Go through the entries below and print, exactly, the lines starting at the one with "Loja Credenciada para auxilio Uniforme" and ending at the one with "Validar meu benefício Duepay", keeping both ends and no others.

Records shown:
------------------------------------------------
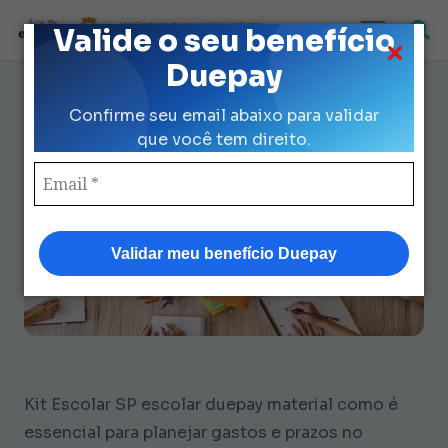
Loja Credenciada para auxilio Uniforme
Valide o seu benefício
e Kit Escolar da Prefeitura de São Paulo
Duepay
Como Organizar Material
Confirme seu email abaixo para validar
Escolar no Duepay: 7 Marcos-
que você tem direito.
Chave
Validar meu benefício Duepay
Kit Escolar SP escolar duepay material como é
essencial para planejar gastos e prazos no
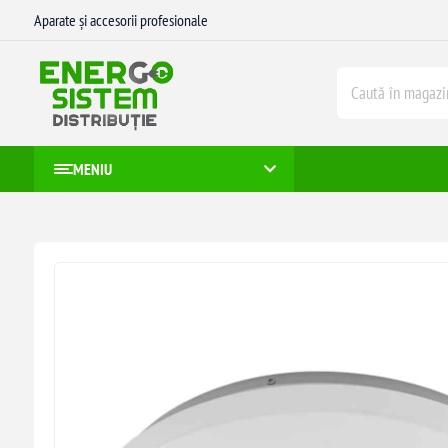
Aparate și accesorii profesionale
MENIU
------------------------------------------------
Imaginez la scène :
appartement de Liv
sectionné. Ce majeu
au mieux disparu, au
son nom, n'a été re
------------------------------------------------
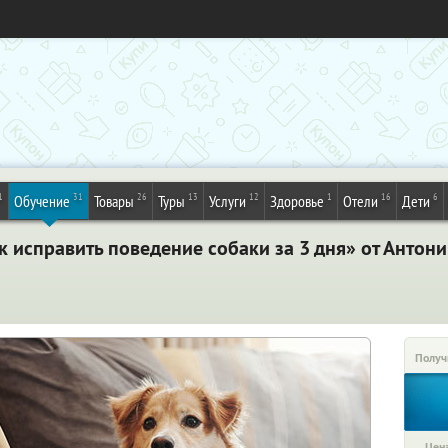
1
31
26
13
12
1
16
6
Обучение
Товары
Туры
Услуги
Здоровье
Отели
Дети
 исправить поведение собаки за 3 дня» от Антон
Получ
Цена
------------------------------------------------
Worked solution:
Loja Credenciada para auxilio Uniforme
Valide o seu benefício
e Kit Escolar da Prefeitura de São Paulo
Duepay
Como Organizar Material
Confirme seu email abaixo para validar
Escolar no Duepay: 7 Marcos-
que você tem direito.
Chave
Validar meu benefício Duepay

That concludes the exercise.